Le château d'eau de Bédarrides s'élève au nord-est du village.
Jusqu'au milieu du XIXe siècle deux sources, l'une à l'est, l'autre au nord assurent l'alimentation en eau du bourg. La construction d'une voie ferrée détruit le tracé venant de l'est, un différent avec le propriétaire interrompt l'arrivée du nord. Par ailleurs les conduites en terre cuite, installées au XVIIIe siècle, sont vétustes et l'étanchéité douteuse.
Aussi, dès 1855 la municipalité entreprend, après la recherche d'autres sources, la construction de nouvelles fontaines et d'un château d'eau pour la répartition de l'eau.
Plans et études hydrauliques sont réalisés par l'agent-voyer départemental et les travaux de captage et de conduite commencent sous la direction d'un entrepreneur local. De nombreuses péripéties (polémique autour de la conservation d'une croix et par conséquence du choix d'un emplacement) interviennent avant que la construction du château d'eau ne soit terminée et reçue par l'architecte départemental Jeoffroy en 1864.

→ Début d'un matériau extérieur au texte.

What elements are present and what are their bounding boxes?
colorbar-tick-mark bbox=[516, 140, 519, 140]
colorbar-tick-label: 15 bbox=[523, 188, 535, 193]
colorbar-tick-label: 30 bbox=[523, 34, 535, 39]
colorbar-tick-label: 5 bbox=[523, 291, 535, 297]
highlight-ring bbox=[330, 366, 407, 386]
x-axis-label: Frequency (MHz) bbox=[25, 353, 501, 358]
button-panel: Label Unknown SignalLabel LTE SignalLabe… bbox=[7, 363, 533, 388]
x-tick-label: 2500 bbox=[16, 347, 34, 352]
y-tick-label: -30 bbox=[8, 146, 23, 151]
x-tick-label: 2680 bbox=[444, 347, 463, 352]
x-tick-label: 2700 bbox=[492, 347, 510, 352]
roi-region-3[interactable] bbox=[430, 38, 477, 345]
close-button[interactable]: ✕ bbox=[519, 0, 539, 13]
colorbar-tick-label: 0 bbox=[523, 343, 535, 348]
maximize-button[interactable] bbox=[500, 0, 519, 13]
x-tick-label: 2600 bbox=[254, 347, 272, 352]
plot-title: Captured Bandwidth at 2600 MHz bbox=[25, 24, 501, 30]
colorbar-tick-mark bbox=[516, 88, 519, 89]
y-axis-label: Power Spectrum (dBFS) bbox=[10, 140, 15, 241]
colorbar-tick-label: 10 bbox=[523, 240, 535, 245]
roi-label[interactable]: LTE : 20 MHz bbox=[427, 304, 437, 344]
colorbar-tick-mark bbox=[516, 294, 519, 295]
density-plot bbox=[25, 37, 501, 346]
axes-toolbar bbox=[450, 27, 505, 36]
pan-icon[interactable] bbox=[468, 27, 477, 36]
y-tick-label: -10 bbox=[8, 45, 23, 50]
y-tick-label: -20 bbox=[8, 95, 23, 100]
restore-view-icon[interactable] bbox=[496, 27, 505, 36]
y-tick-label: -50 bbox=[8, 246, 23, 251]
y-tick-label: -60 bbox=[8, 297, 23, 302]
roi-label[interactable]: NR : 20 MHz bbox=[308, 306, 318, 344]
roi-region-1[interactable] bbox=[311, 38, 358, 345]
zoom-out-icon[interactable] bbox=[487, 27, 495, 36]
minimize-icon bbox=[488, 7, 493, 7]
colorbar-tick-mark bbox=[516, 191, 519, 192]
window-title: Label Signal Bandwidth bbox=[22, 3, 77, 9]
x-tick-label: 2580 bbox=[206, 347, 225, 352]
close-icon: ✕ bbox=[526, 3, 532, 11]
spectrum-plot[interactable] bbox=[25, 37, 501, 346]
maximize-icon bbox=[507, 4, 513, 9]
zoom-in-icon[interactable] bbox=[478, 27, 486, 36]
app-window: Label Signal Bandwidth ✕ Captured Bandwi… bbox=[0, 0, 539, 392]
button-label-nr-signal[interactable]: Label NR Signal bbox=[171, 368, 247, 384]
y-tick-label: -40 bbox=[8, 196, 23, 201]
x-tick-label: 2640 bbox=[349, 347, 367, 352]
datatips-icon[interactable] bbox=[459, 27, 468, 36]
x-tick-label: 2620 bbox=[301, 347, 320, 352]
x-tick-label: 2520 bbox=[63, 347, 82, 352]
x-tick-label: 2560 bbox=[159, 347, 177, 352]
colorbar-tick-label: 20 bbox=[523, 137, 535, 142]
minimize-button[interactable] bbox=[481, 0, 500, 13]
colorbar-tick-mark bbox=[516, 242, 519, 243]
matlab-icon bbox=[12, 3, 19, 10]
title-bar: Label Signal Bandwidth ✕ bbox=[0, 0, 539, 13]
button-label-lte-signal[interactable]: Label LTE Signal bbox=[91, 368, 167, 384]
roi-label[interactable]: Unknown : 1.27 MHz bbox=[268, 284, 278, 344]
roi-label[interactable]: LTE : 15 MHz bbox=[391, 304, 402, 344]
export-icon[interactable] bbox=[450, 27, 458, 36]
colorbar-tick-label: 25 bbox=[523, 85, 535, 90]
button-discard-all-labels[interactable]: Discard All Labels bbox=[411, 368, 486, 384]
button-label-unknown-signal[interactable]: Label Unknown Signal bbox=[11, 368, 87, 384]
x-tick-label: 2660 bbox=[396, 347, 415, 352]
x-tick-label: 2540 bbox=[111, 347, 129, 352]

Edifice monumental de style néoclassique, il est fait de pierre de Caromb, de Courthézon et de Saint-Restitut. De plan octogonal, il s'élève sur deux niveaux : le premier abrite alternativement fontaines et abreuvoirs dans des niches sous arcades ; le second, percé de huit grandes arcades plein cintre, possède un décor de pilastres adossées au dessous d'un entablement à triglyphes et métopes surmonté d'une corniche largement débordante. Une coupole sommée d'une boule coiffe l'ouvrage.
Vers 1910 l'eau courante est progressivement amenée dans chaque maison sans passer par le réservoir, et le château d'eau perd sa fonction première.